It might be a good thing to try different sources of fuel to see which will give the best economy, since apparently higher cetane also produces less soot and will cause less depletion of the DEF.

PL


----------



## robster10 (Oct 8, 2012)

*better mileage.*



Flyingman said:


> Don't you wish! The more current produced the more torque translated onto the generator rotor which is in turn driven by the pulley and fan belt. It will definietly cost you some MPG to run more electrical equipment, but it would not be nearly as much as the A/C compressor.

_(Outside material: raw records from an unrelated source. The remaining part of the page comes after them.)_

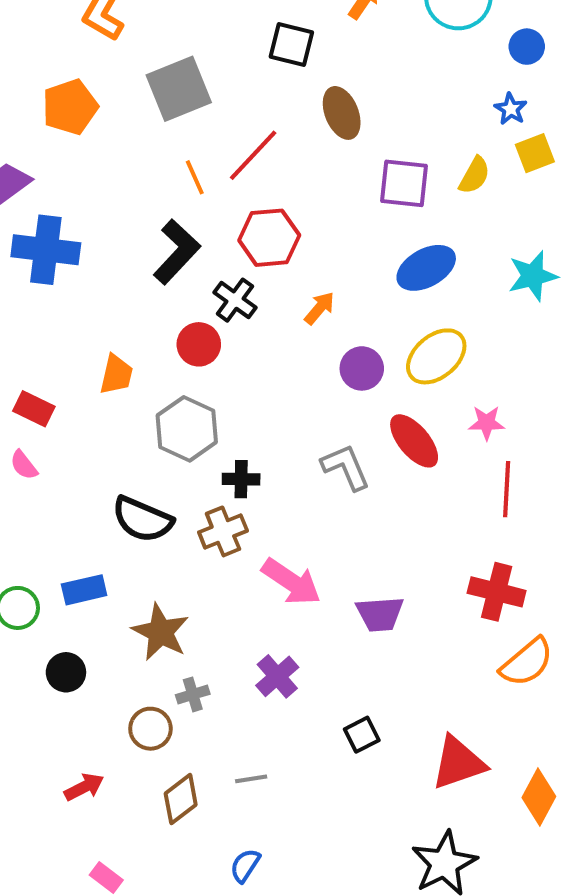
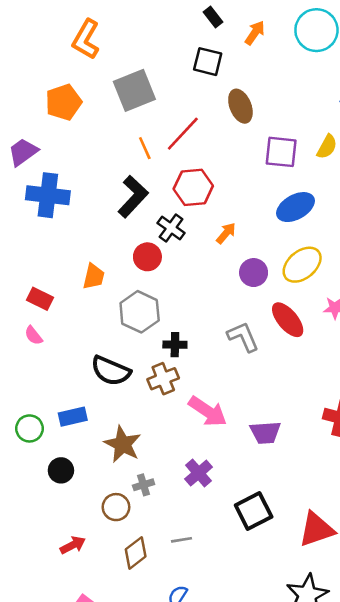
black square: (362, 735) -> (254, 511), size x1.6

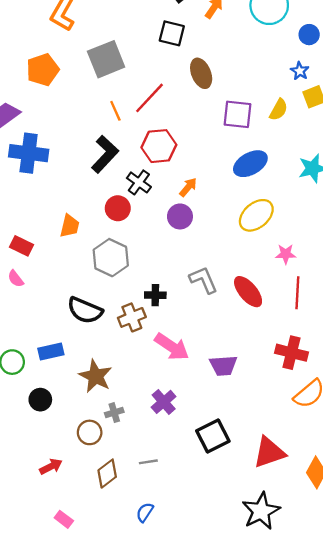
purple circle: (254, 273) -> (180, 216), moved
red ellipse: (288, 320) -> (248, 292), moved
black cross: (175, 345) -> (155, 295), moved

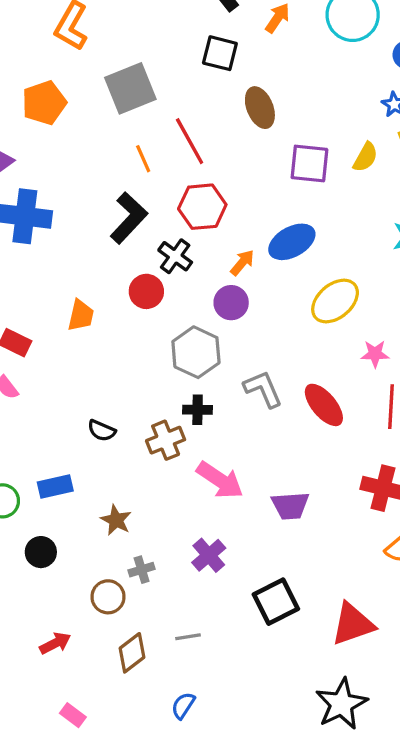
red line: (149, 98) -> (190, 141), turned -72
blue ellipse: (250, 164) -> (292, 242), moved
gray hexagon: (111, 258) -> (196, 352), moved
black semicircle: (85, 310) -> (102, 431), size x0.6
brown star: (95, 376) -> (116, 520), size x0.7

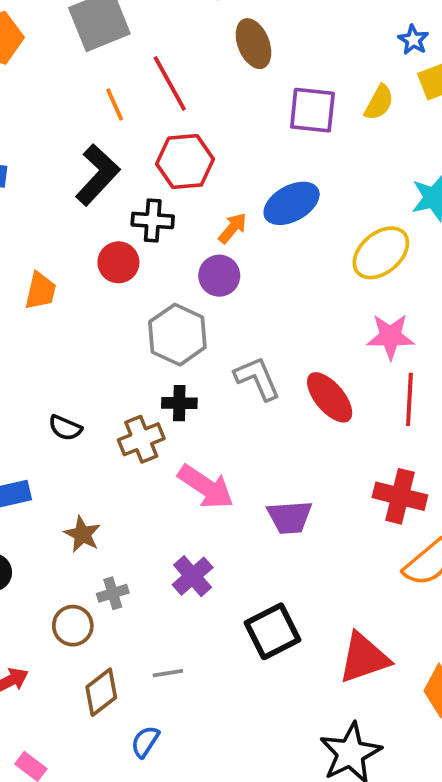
black cross: (175, 256) -> (153, 220), turned -32
yellow ellipse: (335, 301) -> (381, 253), moved
pink star: (375, 354) -> (390, 337), size x1.4
blue semicircle: (183, 706) -> (145, 742), moved

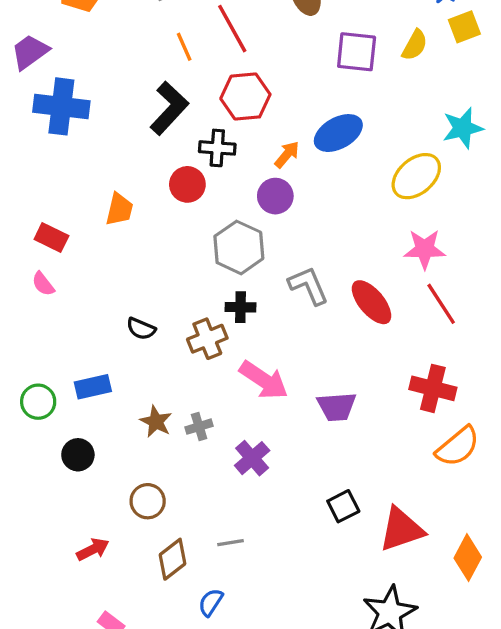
red line: (409, 399) -> (441, 304), turned -36
gray cross: (113, 593) -> (199, 427), moved
black square: (273, 631) -> (343, 506), moved, size x0.7

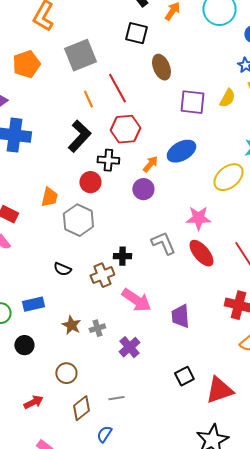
gray hexagon: (239, 247) -> (78, 220), moved
pink star: (425, 249) -> (198, 218), moved
purple trapezoid: (337, 407) -> (180, 316), turned 90

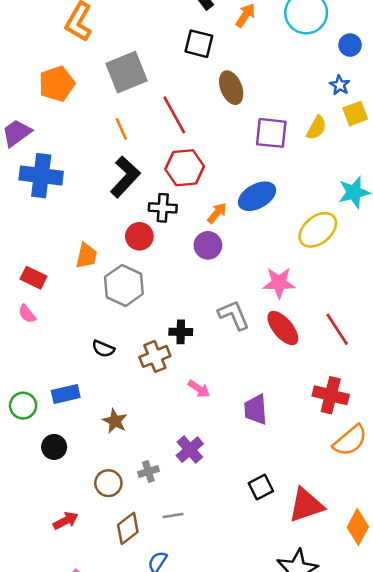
orange line: (88, 99) -> (121, 129), moved
pink arrow: (136, 300) -> (199, 389), size x0.6
gray cross: (97, 328) -> (148, 472), moved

At idle & in park turn on your rear defogger & heated seats, try this again *seperately* by turning on the AC. Watch as the rpms drops for the later. There's more current drawn for the first two than most other equipment in the car, but very insignificant change of torque draw. That is why some makes also dropped pulley style water pumps for electric motor driven water pumps, no torque drawn away from crank pulley.


----------



## Snipe656 (Oct 22, 2009)

That does not disprove what the others are saying in that some added fuel consumption happens with added load to the electric system but nothing to the level of adde fuel consumption a belt driven compressor does. 

Switching to an electric water pump for added fuel economy makes sense. A belt driven always has a load and always runs. Electric only needs to run when needed and the added load to the alternator will also take less "engine power". 

I personally find it surprising this could be measured via mpg. I'd think it would be very minimal.


----------